**What the task requires**
Every line from the top of the records through the line containing "Máris, Mikló, Fazekas" should be retyped exactly; the pictures should not.

------------------------------------------------------------

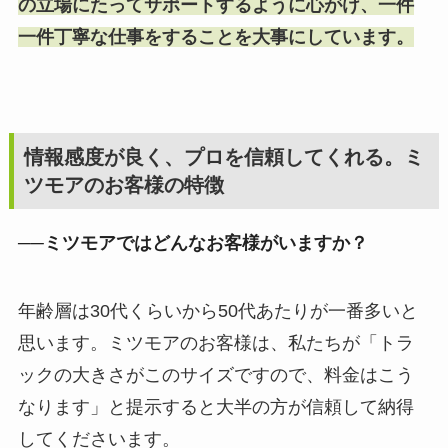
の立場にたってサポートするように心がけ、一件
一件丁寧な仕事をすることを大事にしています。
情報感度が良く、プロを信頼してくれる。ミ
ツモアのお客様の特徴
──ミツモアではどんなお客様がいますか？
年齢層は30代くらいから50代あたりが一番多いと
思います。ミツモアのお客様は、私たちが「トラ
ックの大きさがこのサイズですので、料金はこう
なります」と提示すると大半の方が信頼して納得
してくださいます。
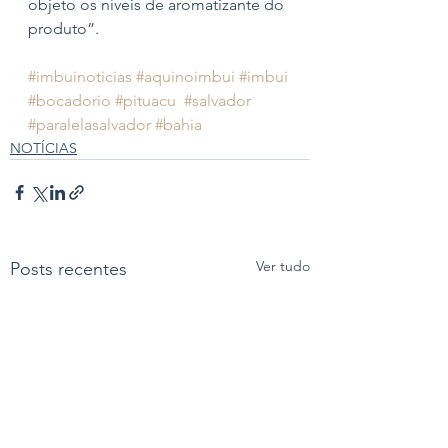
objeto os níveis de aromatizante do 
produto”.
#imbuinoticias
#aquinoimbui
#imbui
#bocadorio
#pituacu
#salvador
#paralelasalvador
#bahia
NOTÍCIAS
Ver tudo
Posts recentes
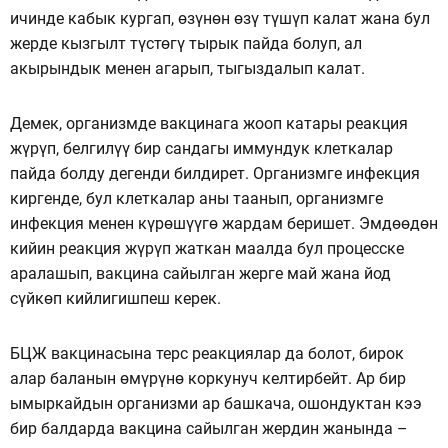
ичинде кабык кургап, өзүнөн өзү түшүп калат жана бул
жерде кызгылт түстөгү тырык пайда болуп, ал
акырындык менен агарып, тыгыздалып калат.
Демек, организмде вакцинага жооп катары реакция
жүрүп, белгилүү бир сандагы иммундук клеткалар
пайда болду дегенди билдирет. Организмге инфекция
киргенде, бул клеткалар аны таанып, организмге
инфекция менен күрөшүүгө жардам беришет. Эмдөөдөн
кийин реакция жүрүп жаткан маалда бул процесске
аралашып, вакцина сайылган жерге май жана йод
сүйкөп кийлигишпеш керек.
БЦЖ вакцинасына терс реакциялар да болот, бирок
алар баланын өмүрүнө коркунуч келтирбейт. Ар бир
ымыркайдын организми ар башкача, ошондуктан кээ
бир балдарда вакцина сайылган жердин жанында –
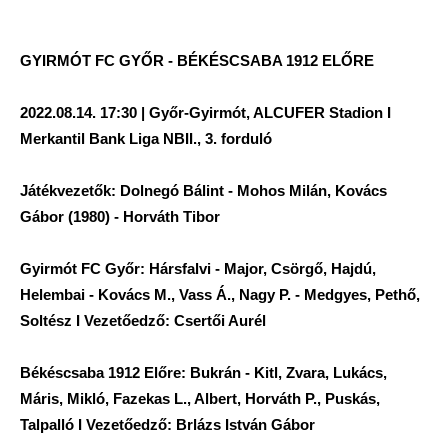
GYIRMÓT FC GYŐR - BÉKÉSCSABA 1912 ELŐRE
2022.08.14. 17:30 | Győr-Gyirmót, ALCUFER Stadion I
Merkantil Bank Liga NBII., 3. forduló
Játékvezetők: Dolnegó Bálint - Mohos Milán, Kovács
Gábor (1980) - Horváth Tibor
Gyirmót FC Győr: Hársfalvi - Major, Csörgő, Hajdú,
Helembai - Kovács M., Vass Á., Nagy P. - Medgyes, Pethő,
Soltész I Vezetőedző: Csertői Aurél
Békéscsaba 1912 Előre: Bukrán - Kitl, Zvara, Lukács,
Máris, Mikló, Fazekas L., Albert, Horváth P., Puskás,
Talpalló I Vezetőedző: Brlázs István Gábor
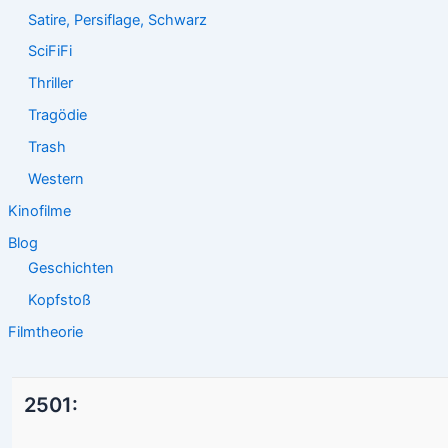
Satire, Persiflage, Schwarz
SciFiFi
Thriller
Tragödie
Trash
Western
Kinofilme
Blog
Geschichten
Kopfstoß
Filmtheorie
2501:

------------------------------------------------------------

**Reply**
の立場にたってサポートするように心がけ、一件
一件丁寧な仕事をすることを大事にしています。
情報感度が良く、プロを信頼してくれる。ミ
ツモアのお客様の特徴
──ミツモアではどんなお客様がいますか？
年齢層は30代くらいから50代あたりが一番多いと
思います。ミツモアのお客様は、私たちが「トラ
ックの大きさがこのサイズですので、料金はこう
なります」と提示すると大半の方が信頼して納得
してくださいます。
objeto os níveis de aromatizante do 
produto”.
#imbuinoticias
#aquinoimbui
#imbui
#bocadorio
#pituacu
#salvador
#paralelasalvador
#bahia
NOTÍCIAS
Ver tudo
Posts recentes
ичинде кабык кургап, өзүнөн өзү түшүп калат жана бул
жерде кызгылт түстөгү тырык пайда болуп, ал
акырындык менен агарып, тыгыздалып калат.
Демек, организмде вакцинага жооп катары реакция
жүрүп, белгилүү бир сандагы иммундук клеткалар
пайда болду дегенди билдирет. Организмге инфекция
киргенде, бул клеткалар аны таанып, организмге
инфекция менен күрөшүүгө жардам беришет. Эмдөөдөн
кийин реакция жүрүп жаткан маалда бул процесске
аралашып, вакцина сайылган жерге май жана йод
сүйкөп кийлигишпеш керек.
БЦЖ вакцинасына терс реакциялар да болот, бирок
алар баланын өмүрүнө коркунуч келтирбейт. Ар бир
ымыркайдын организми ар башкача, ошондуктан кээ
бир балдарда вакцина сайылган жердин жанында –
GYIRMÓT FC GYŐR - BÉKÉSCSABA 1912 ELŐRE
2022.08.14. 17:30 | Győr-Gyirmót, ALCUFER Stadion I
Merkantil Bank Liga NBII., 3. forduló
Játékvezetők: Dolnegó Bálint - Mohos Milán, Kovács
Gábor (1980) - Horváth Tibor
Gyirmót FC Győr: Hársfalvi - Major, Csörgő, Hajdú,
Helembai - Kovács M., Vass Á., Nagy P. - Medgyes, Pethő,
Soltész I Vezetőedző: Csertői Aurél
Békéscsaba 1912 Előre: Bukrán - Kitl, Zvara, Lukács,
Máris, Mikló, Fazekas L., Albert, Horváth P., Puskás,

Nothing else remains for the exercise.